A trade deficit between the U.S. and a foreign nation occurs, mainly in connection with goods (which is just one aspect of international commerce), when imports are greater than exports. This is not really a problem for a variety of reasons — e.g., a trade deficit results in an investment surplus, the U.S. is a major services economy and often runs exported services surpluses that mitigate the imports deficit in goods, etc.

The balance of payments is a broader concept than the balance of trade. It accounts for all the economic transactions that take place between the United States and the rest of the world. Even without getting into every kind of transaction that entails, suffice it to say that foreign investment in the United States, coupled with the advantages our nation accrues because the dollar is the world's reserve currency, more than make up for the longstanding trade deficit in goods.

Our overall payments are in balance. There is no crisis.

Saturday, February 21, 2026

Gorsuch on Tariffs, Deliberation, and the Separation of Powers

Many posts have discussed the presidency.

By a 6-3 vote, SCOTUS ruled that President Trump exceeded his authority under the 1977 International Emergency Economic Powers Act (IEEPA) to impose tariffs.

Justice Gorsuch's Concurrence in  Learning Resources Inc. v. Trump:

And, of course, it was duties on foreign tea that triggered the Boston Tea Party. J. Ellis, The Cause 17–18 (2021).

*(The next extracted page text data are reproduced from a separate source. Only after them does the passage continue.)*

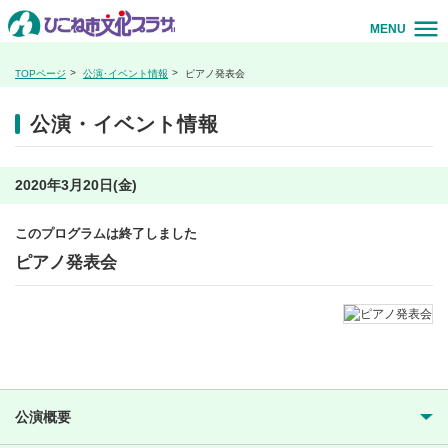
MENU
TOPページ
公演･イベント情報
ピアノ発表会
公演・イベント情報
2020年3月20日(金)
このプログラムは終了しました
ピアノ発表会
公演概要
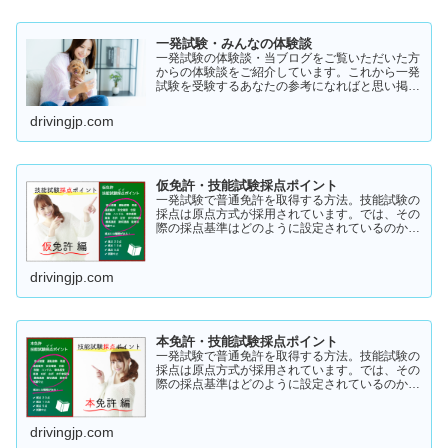
一発試験・みんなの体験談
一発試験の体験談・当ブログをご覧いただいた方
からの体験談をご紹介しています。これから一発
試験を受験するあなたの参考になればと思い掲載
します。体験談をご覧いただきいろいろなヒント
にしていただけたら幸いです。
drivingjp.com
仮免許・技能試験採点ポイント
一発試験で普通免許を取得する方法。技能試験の
採点は原点方式が採用されています。では、その
際の採点基準はどのように設定されているのかご
存知でしょうか？「まだ知らない」という方はこ
ちらから確認してみてください。採点基準と具体
的な減点数をまとめてあります。
drivingjp.com
本免許・技能試験採点ポイント
一発試験で普通免許を取得する方法。技能試験の
採点は原点方式が採用されています。では、その
際の採点基準はどのように設定されているのかご
存知でしょうか？「まだ知らない」という方はこ
ちらから確認してみてください。採点基準と具体
的な減点数をまとめてあります。
drivingjp.com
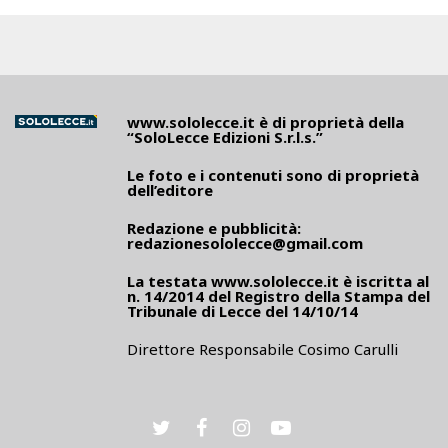
www.sololecce.it
è di proprietà della
“SoloLecce Edizioni S.r.l.s.”
Le foto e i contenuti sono di proprietà
dell’editore
Redazione e pubblicità:
redazionesololecce@gmail.com
La testata
www.sololecce.it
è iscritta al
n. 14/2014 del Registro della Stampa del
Tribunale di Lecce del 14/10/14
Direttore Responsabile Cosimo Carulli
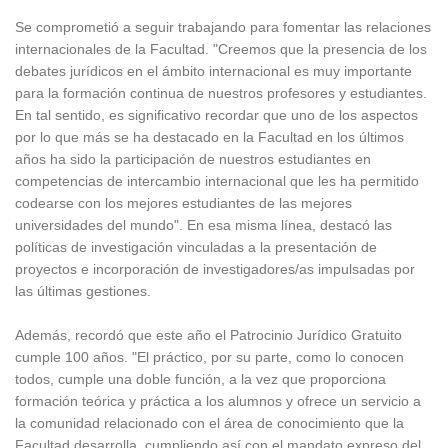
Se comprometió a seguir trabajando para fomentar las relaciones
internacionales de la Facultad. "Creemos que la presencia de los
debates jurídicos en el ámbito internacional es muy importante
para la formación continua de nuestros profesores y estudiantes.
En tal sentido, es significativo recordar que uno de los aspectos
por lo que más se ha destacado en la Facultad en los últimos
años ha sido la participación de nuestros estudiantes en
competencias de intercambio internacional que les ha permitido
codearse con los mejores estudiantes de las mejores
universidades del mundo". En esa misma línea, destacó las
políticas de investigación vinculadas a la presentación de
proyectos e incorporación de investigadores/as impulsadas por
las últimas gestiones.
Además, recordó que este año el Patrocinio Jurídico Gratuito
cumple 100 años. "El práctico, por su parte, como lo conocen
todos, cumple una doble función, a la vez que proporciona
formación teórica y práctica a los alumnos y ofrece un servicio a
la comunidad relacionado con el área de conocimiento que la
Facultad desarrolla, cumpliendo así con el mandato expreso del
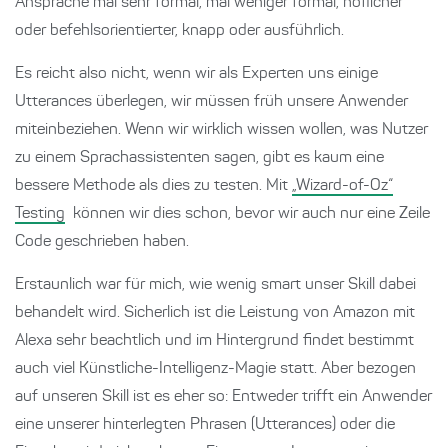
Ansprache mal sehr formal, mal weniger formal, höflicher
oder befehlsorientierter, knapp oder ausführlich.
Es reicht also nicht, wenn wir als Experten uns einige
Utterances überlegen, wir müssen früh unsere Anwender
miteinbeziehen. Wenn wir wirklich wissen wollen, was Nutzer
zu einem Sprachassistenten sagen, gibt es kaum eine
bessere Methode als dies zu testen. Mit
„Wizard-of-Oz“
Testing
können wir dies schon, bevor wir auch nur eine Zeile
Code geschrieben haben.
Erstaunlich war für mich, wie wenig smart unser Skill dabei
behandelt wird. Sicherlich ist die Leistung von Amazon mit
Alexa sehr beachtlich und im Hintergrund findet bestimmt
auch viel Künstliche-Intelligenz-Magie statt. Aber bezogen
auf unseren Skill ist es eher so: Entweder trifft ein Anwender
eine unserer hinterlegten Phrasen (Utterances) oder die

Are we really to believe that the patriots that night in Boston Harbor considered the whole of the tariff power some kingly prerogative?

...

For those who think it important for the Nation to impose more tariffs, I understand that today’s decision will be disappointing. All I can offer them is that most major decisions affecting the rights and responsibilities of the American people (including the duty to pay taxes and tariffs) are funneled through the legislative process for a reason.  Yes, legislating can be hard and take time.  And, yes, it can be tempting to bypass Congress when some pressing problem arises. But the deliberative nature of the legislative process was the whole point of its design.  Through that process, the Nation can tap the combined wisdom of the people’s elected representatives, not just that of one faction or man.  There, deliberation tempers impulse, and compromise hammers disagreements into workable solutions.  And because laws must earn such broad support to survive the legislative process, they tend to endure, allowing ordinary people to plan their lives in ways they cannot when the rules shift from day to day. In all, the legislative process helps ensure each of us has a stake in the laws that govern us and in the Nation’s future.  For some today, the weight of those virtues is apparent. For others, it may not seem so obvious.  But if history is any guide, the tables will turn and the day will come when those disappointed by today’s result will appreciate the legislative process for the bulwark of liberty it is.